Hobart Carter Coffman was my father in law. He was kind, funny, a hard worker, an awesome cook and loved his grandchildren beyond words. Heaven is a better place with him there.
When I first met Coffy, he was fishing on the dock at the trailer. The trailer was the summer home that he and Charlotte, my mother in law, escaped to every year. It was heavily wooded and cool during the hottest of summer days. And the lake was a stone’s throw away. I had never dated anyone who had a home at the lake and I thought it was the best idea in the world. Who wouldn’t like to live right beside that huge lake filled with clear water that allowed you to swim ANY TIME you wanted? It was perfect!
While Coffy was fishing on the dock, Charlotte was inside making her “famous” potato salad. It was the kind of potato salad that someone in the South might call—Slap your Momma potato salad. I know that sounds awful but it MEANS that it is SO GOOD that NO ONE can describe it! What Charlotte did was teach ME to make it. To this day, I am asked to bring potato salad to everything. I never bring home a bowl with anything left. NEVER.

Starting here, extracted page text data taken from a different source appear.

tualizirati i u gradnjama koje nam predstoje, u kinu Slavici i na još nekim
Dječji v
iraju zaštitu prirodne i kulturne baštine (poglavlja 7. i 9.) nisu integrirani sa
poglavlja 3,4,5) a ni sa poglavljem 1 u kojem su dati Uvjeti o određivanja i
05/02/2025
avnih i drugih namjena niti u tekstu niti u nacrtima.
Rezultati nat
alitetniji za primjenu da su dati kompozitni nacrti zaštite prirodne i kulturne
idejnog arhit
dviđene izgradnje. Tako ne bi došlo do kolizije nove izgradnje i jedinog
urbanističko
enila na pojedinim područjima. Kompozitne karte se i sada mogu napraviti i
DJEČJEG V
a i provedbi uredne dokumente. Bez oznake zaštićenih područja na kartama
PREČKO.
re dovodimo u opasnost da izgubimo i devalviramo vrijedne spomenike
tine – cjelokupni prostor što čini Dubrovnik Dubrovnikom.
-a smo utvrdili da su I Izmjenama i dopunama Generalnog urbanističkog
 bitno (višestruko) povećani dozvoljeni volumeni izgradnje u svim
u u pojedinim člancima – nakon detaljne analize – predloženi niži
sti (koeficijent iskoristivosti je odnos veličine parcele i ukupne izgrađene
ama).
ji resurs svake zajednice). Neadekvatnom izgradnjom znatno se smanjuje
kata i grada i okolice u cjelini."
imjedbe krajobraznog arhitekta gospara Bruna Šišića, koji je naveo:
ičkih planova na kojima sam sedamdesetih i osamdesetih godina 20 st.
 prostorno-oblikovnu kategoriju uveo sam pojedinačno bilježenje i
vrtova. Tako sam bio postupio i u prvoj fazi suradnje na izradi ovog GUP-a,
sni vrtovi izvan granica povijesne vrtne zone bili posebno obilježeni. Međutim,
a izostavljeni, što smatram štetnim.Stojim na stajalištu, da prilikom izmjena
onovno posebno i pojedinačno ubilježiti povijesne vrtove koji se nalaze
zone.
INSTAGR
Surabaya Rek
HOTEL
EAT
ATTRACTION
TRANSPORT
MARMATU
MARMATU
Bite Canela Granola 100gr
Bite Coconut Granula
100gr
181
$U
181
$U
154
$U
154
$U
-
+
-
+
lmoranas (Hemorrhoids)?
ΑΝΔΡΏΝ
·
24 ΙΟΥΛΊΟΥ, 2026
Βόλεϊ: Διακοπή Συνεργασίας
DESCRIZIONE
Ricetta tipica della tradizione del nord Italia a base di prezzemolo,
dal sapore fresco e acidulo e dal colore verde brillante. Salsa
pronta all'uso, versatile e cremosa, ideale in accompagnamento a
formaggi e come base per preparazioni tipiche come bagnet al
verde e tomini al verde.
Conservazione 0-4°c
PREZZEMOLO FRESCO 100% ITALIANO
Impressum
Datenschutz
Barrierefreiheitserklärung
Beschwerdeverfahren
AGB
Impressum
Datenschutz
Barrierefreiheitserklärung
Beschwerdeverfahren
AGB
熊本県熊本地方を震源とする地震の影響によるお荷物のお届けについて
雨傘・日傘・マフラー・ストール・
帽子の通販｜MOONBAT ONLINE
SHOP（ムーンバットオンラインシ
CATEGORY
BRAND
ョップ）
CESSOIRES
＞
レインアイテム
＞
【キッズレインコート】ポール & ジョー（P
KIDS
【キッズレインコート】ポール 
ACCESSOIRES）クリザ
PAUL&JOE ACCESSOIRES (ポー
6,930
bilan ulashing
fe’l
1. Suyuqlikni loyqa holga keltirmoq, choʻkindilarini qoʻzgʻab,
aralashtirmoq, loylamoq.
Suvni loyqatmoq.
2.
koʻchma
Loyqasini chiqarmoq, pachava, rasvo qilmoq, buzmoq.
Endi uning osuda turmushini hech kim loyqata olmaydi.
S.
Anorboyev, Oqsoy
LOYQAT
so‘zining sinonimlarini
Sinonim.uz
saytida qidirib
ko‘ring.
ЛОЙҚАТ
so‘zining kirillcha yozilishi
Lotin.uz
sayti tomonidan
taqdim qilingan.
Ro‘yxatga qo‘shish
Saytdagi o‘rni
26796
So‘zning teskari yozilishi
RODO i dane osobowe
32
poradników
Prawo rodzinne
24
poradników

Later Charlotte and Coffy retired and built a permanent house on the lake and my children LOVED to go spend a week with them. Shoot. I loved to go spend any time with them. Charlotte knew everything about the family and told the funniest stories. Coffy was an amazing gardener and cook. He always sat at the head of the table. My daughter sat at one side and my son at the other. He would start the dish passing after Grace. He always dipped out the food for my children. He would do David first. He would say, “David, would you like some broccoli?” David would say, “No Granddaddy.” Coffy would put a spoonful on his plate anyway. You see Coffy grew that broccoli and you always ate everything that he grew whether you liked it or not! Then he would say, “Shell, would you like some broccoli” and she would reply,”Yes Granddaddy. Just a little.” So he put a little on her plate. It took David a little while to catch on to what to say. Then Coffy would pick up the next bowl of homegrown veggies and it would start the same way. It was hilarious to watch.
Shell loved to follow her granddaddy around in his enormous garden. She would be sitting right beside him doing whatever he was doing. David on the other hand, would be inside cleaning under the supervision of Charlotte. He did not like to garden in the sun! Both of them got to go fishing with Coffy. They loved being able to get in the boat with their Granddaddy and go fishing.

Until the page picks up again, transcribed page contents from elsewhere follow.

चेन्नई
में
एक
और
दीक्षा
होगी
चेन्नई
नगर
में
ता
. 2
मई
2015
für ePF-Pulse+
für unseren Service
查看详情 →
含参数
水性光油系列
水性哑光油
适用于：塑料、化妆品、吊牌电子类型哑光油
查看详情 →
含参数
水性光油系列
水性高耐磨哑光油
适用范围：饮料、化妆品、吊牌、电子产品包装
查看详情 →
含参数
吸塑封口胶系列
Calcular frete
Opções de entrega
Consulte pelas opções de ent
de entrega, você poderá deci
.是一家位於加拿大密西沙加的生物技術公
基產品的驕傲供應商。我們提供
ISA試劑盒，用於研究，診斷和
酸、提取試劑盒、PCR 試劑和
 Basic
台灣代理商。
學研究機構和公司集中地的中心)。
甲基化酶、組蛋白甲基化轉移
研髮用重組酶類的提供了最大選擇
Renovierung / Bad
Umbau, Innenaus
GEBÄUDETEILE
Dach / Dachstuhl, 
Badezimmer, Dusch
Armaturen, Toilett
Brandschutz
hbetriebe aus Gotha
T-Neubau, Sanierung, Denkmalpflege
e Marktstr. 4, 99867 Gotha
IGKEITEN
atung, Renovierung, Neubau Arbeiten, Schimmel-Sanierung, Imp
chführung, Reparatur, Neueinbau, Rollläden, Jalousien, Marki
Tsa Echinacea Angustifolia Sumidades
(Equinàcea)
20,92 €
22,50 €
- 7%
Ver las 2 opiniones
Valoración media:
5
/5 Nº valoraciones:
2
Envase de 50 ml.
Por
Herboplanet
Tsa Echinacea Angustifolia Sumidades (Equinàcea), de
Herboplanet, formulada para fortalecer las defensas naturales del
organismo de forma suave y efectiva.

Whenever we left their house, Coffy always sent something home with us. He had an extra refrigerator in his carport room. It was really a frig that had once been inside the kitchen. Coffy never got rid of a single thing that still had use in it. The top of the frig was filled with glass bottles of Pabst Blue Ribbon beer. He recycled the bottles, of course. He never offered me one. I never saw him even tipsy. Never. The rest of the frig was filled with veggies that he had not canned or frozen yet. He would immediately begin filling a grocery bag with veggies to take home. He was also a fisherman and we brought home the best fillets frozen in washed milk cartons and water. How I wish I had his hush puppy knowledge!
Because of Coffy, I became a backyard gardener, too. I learned to make sausage gravy from Coffy. I learned to cook rabbit because he grew those, too. I can still see him on his porch with a smile on his face, hugging my children and then me. He taught me a LOT about being a grandparent. About having a kind voice. About being patient. And he never even realized that he was doing that. I miss him still. But the lessons he taught me—-well they are with me still. Love you Coffy.